While “descent” at common law is the title acquired by one by right of representation as heir-at-law upon whom an estate *6is east on the death of an ancestor, nevertheless, “descent” in its broadest sense signifies an inheritance cast upon anyone capable of receiving it, whether heir at common law or not, upon the death of an individual. And while the rule of the common law was that estates always descended and never ascended, the ascent of estates by virtue of our statutes has been so long the undisputed law as to clearly indicate, if anything be wanting for that purpose, that the legislature 'has the power to designate the persons upon whom real estate shall be devolved upon the death of others, whether those estates descend or ascend, and whether they shall go to those related by consanguinity or to strangers in blood, as for instance, making husband and wife heirs to their respective spouses — the very provision under review in the ease at bar.

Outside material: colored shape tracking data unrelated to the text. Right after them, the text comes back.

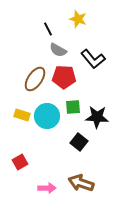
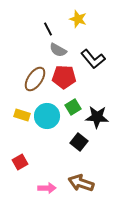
green square: rotated 28 degrees counterclockwise
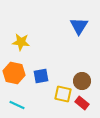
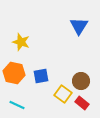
yellow star: rotated 12 degrees clockwise
brown circle: moved 1 px left
yellow square: rotated 24 degrees clockwise
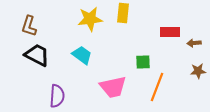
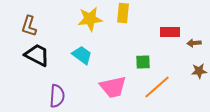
brown star: moved 1 px right
orange line: rotated 28 degrees clockwise
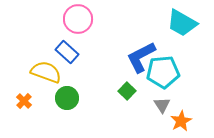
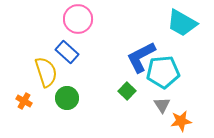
yellow semicircle: rotated 52 degrees clockwise
orange cross: rotated 14 degrees counterclockwise
orange star: rotated 20 degrees clockwise
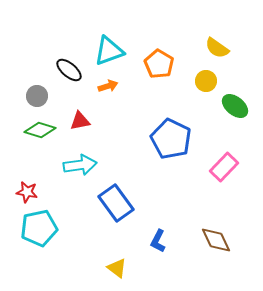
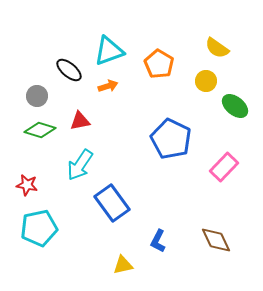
cyan arrow: rotated 132 degrees clockwise
red star: moved 7 px up
blue rectangle: moved 4 px left
yellow triangle: moved 6 px right, 3 px up; rotated 50 degrees counterclockwise
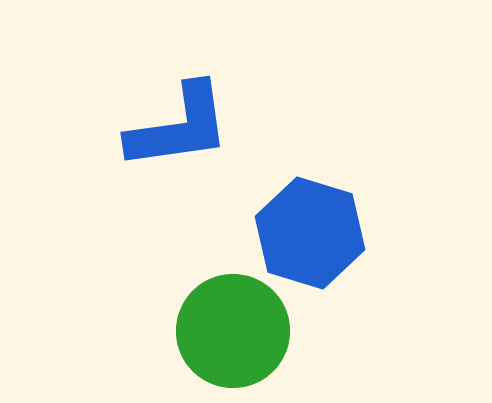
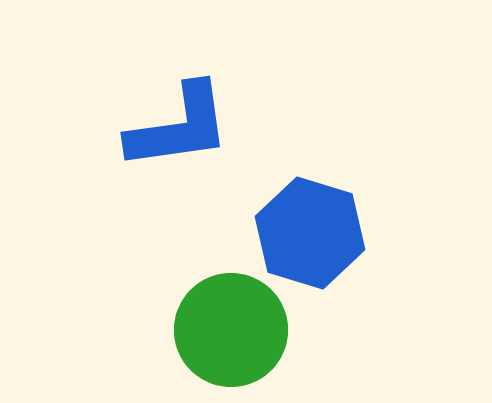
green circle: moved 2 px left, 1 px up
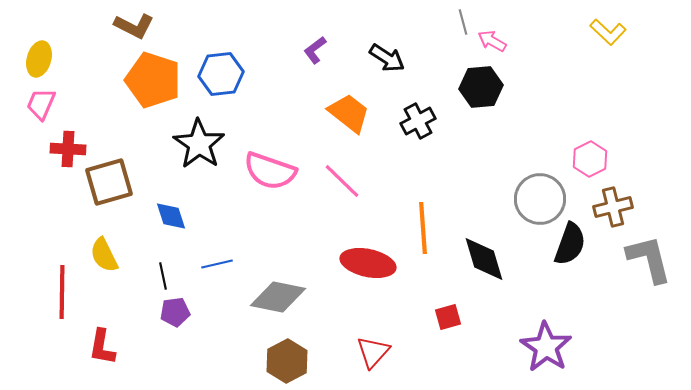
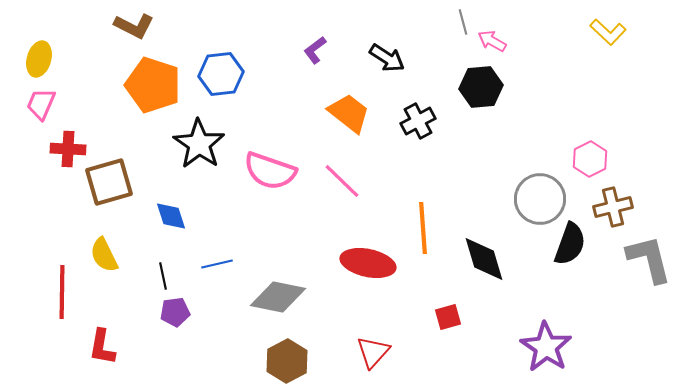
orange pentagon: moved 5 px down
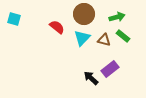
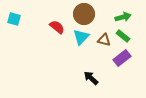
green arrow: moved 6 px right
cyan triangle: moved 1 px left, 1 px up
purple rectangle: moved 12 px right, 11 px up
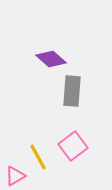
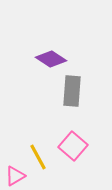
purple diamond: rotated 8 degrees counterclockwise
pink square: rotated 12 degrees counterclockwise
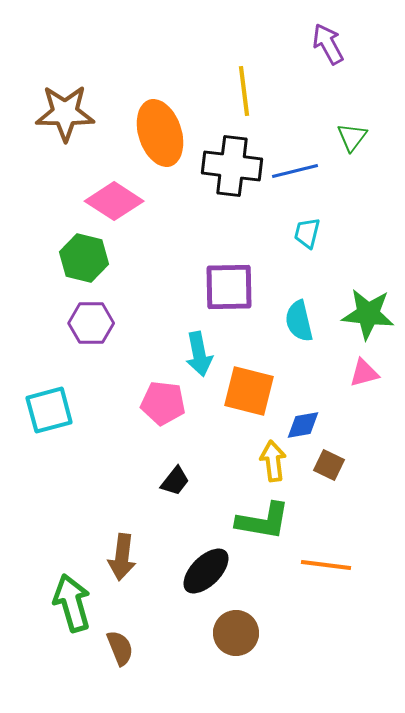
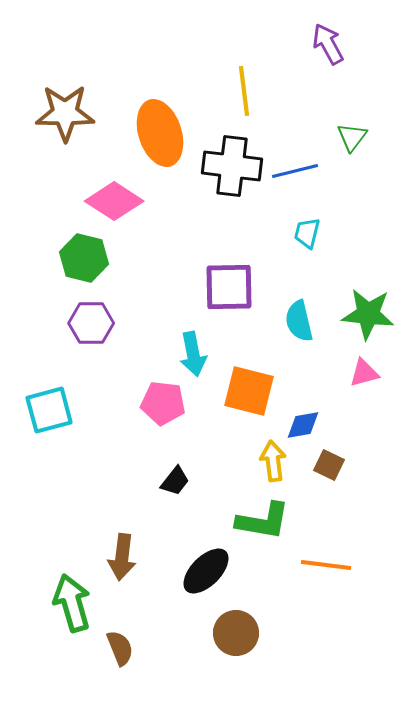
cyan arrow: moved 6 px left
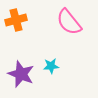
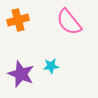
orange cross: moved 2 px right
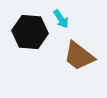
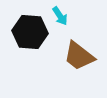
cyan arrow: moved 1 px left, 3 px up
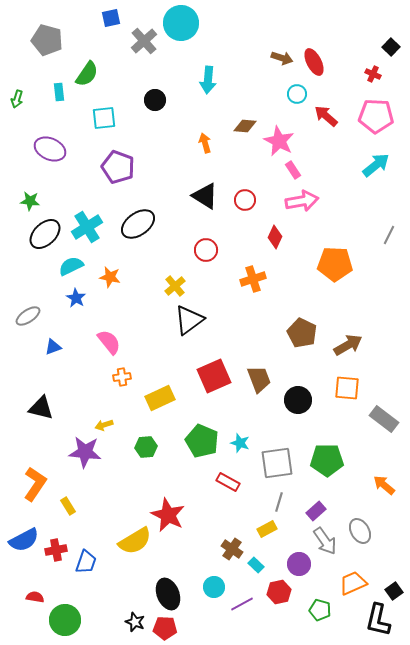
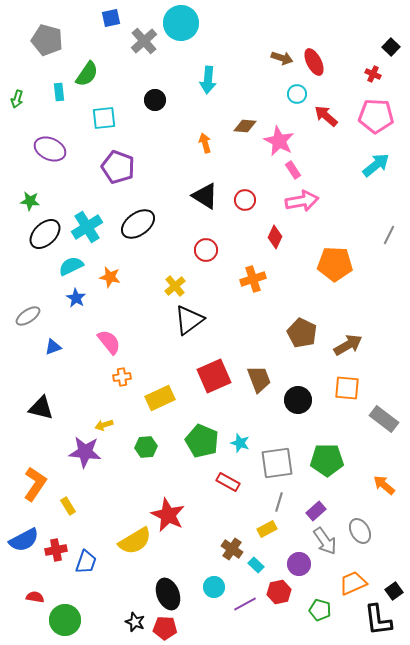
purple line at (242, 604): moved 3 px right
black L-shape at (378, 620): rotated 20 degrees counterclockwise
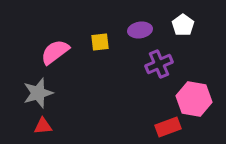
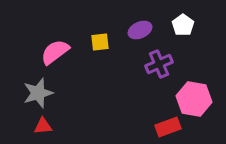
purple ellipse: rotated 15 degrees counterclockwise
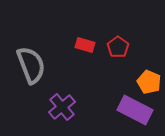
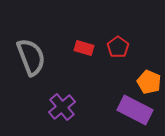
red rectangle: moved 1 px left, 3 px down
gray semicircle: moved 8 px up
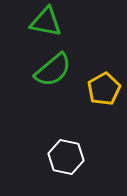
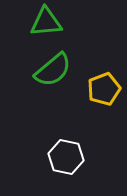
green triangle: rotated 16 degrees counterclockwise
yellow pentagon: rotated 8 degrees clockwise
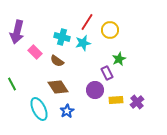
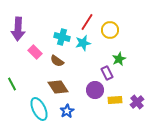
purple arrow: moved 1 px right, 3 px up; rotated 10 degrees counterclockwise
yellow rectangle: moved 1 px left
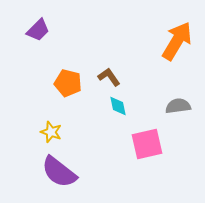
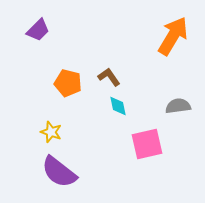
orange arrow: moved 4 px left, 5 px up
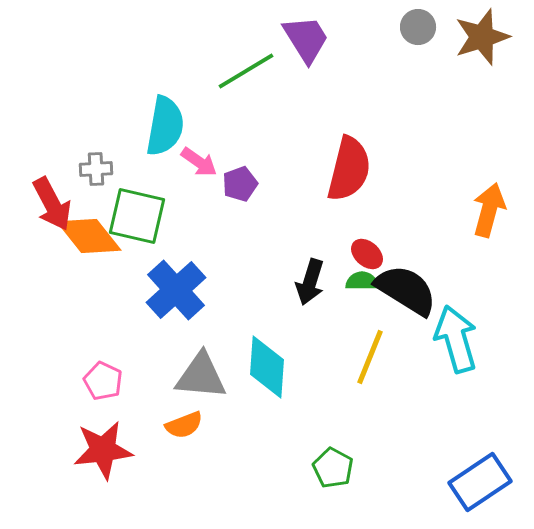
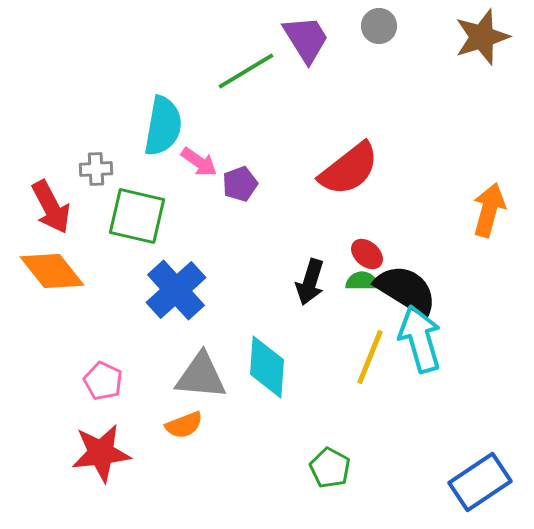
gray circle: moved 39 px left, 1 px up
cyan semicircle: moved 2 px left
red semicircle: rotated 38 degrees clockwise
red arrow: moved 1 px left, 3 px down
orange diamond: moved 37 px left, 35 px down
cyan arrow: moved 36 px left
red star: moved 2 px left, 3 px down
green pentagon: moved 3 px left
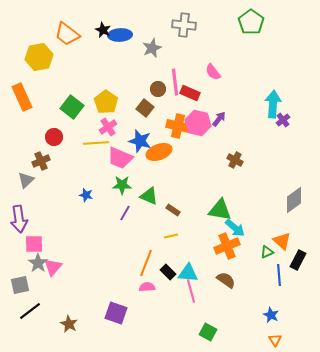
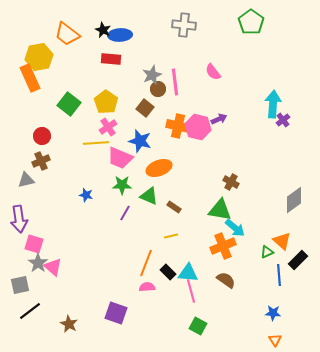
gray star at (152, 48): moved 27 px down
red rectangle at (190, 93): moved 79 px left, 34 px up; rotated 18 degrees counterclockwise
orange rectangle at (22, 97): moved 8 px right, 19 px up
green square at (72, 107): moved 3 px left, 3 px up
purple arrow at (219, 119): rotated 28 degrees clockwise
pink hexagon at (198, 123): moved 4 px down
red circle at (54, 137): moved 12 px left, 1 px up
orange ellipse at (159, 152): moved 16 px down
brown cross at (235, 160): moved 4 px left, 22 px down
gray triangle at (26, 180): rotated 30 degrees clockwise
brown rectangle at (173, 210): moved 1 px right, 3 px up
pink square at (34, 244): rotated 18 degrees clockwise
orange cross at (227, 246): moved 4 px left
black rectangle at (298, 260): rotated 18 degrees clockwise
pink triangle at (53, 267): rotated 30 degrees counterclockwise
blue star at (271, 315): moved 2 px right, 2 px up; rotated 21 degrees counterclockwise
green square at (208, 332): moved 10 px left, 6 px up
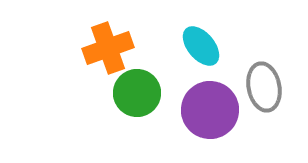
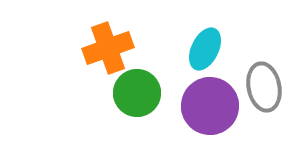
cyan ellipse: moved 4 px right, 3 px down; rotated 66 degrees clockwise
purple circle: moved 4 px up
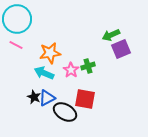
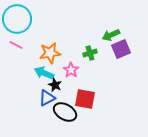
green cross: moved 2 px right, 13 px up
black star: moved 21 px right, 12 px up
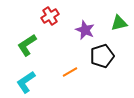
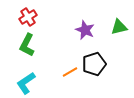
red cross: moved 22 px left, 1 px down
green triangle: moved 4 px down
green L-shape: rotated 30 degrees counterclockwise
black pentagon: moved 8 px left, 8 px down
cyan L-shape: moved 1 px down
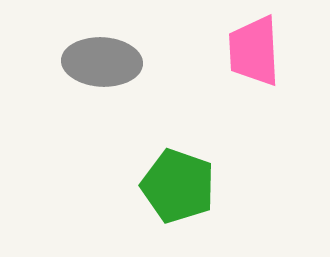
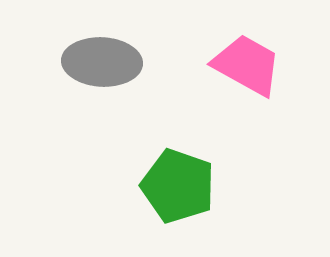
pink trapezoid: moved 7 px left, 14 px down; rotated 122 degrees clockwise
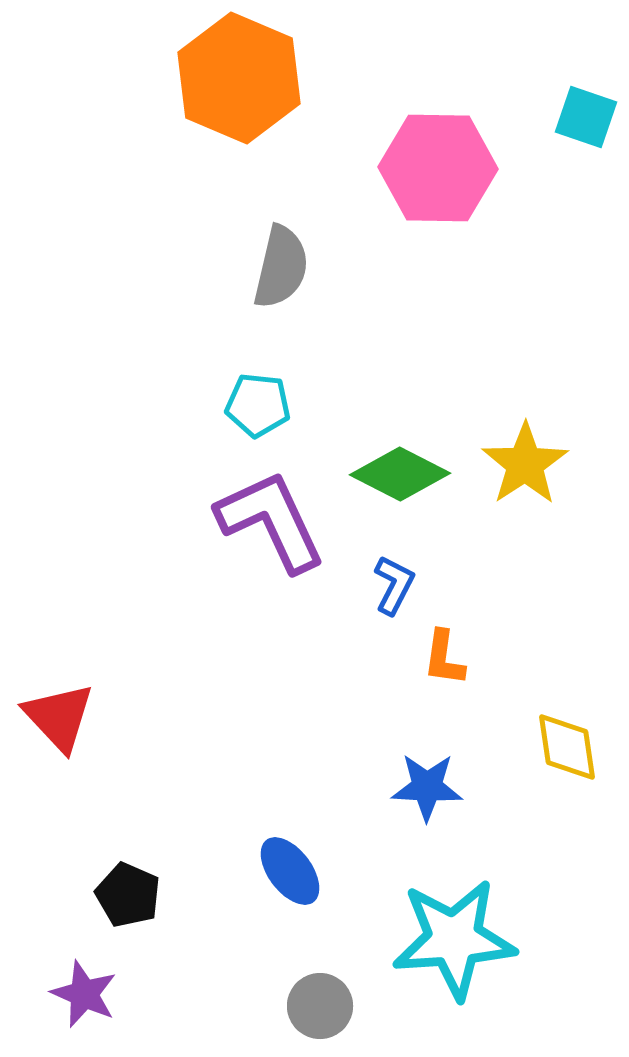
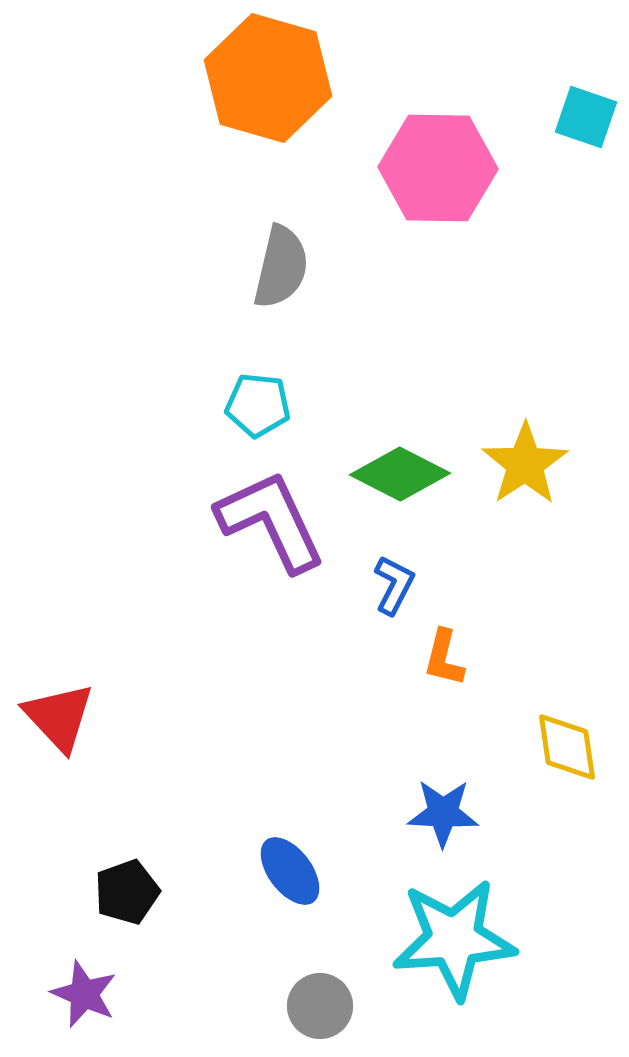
orange hexagon: moved 29 px right; rotated 7 degrees counterclockwise
orange L-shape: rotated 6 degrees clockwise
blue star: moved 16 px right, 26 px down
black pentagon: moved 1 px left, 3 px up; rotated 28 degrees clockwise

In State v. Engle, 21 N. J. Law) 360, it was held that it is a well settled principle that if a statute makes use of a word the meaning of which is well known and which has a definite sense at common law, it shall be received in that sense, unless from some reason it clearly appears that it was intended to use the word in a different signification; that there was nothing in the statute under review to show that the legislature intended to use the words “heir” and “lawful heir” in any other than the legal sense, per Mr. Justice Carpenter; and (at p. 368) that the words “lawful heir” must be understood to mean an heir capable of inheritipg lands under the laws of New Jersey, unless from the whole scope of the act it is clearly manifest that it was not used in that sense by the legislature, per Mr. Justice Nevius. Here is an instance in which the supreme court seemed to take it for granted that the legislature could create heirs of persons who were not such at common law. It needs no citation of authority to show that the common law may be altered by statute. It would seem useless to pursue the subject further.

As section 6 of the act of 1915 devolved upon the surviving spouse a life estate in one-third of the lands of which a husband or wife died seized, such interest passed to the survivor by way of descent by act and operation of law; not the com*7mou law, it is true, but by statute. As the complainant’s interest was thus acquired while the sixth section of the act in question was in force, it became in him a vested estate (which is an interest clothed with a present legal and existing right of alienation, 40 Cyc. 198); and this estate was not, therefore, affected by the repeal of the section under review.

That an inheritance cast by statute upon a husband or wife is recognized as a “descent” appears from the second proviso of section 3 of the act of March 29th, 1917, supra (P. L. 1917 p. 846) — amending section 6 of the act of 1915 and restoring it to its original provisions — wherein it is provided, in a certain situation, that lands “shall descend and go to said husband or wife.”

The complainant is entitled to a decree for sale in accordance with the recommendation in that behalf contained in the master’s report.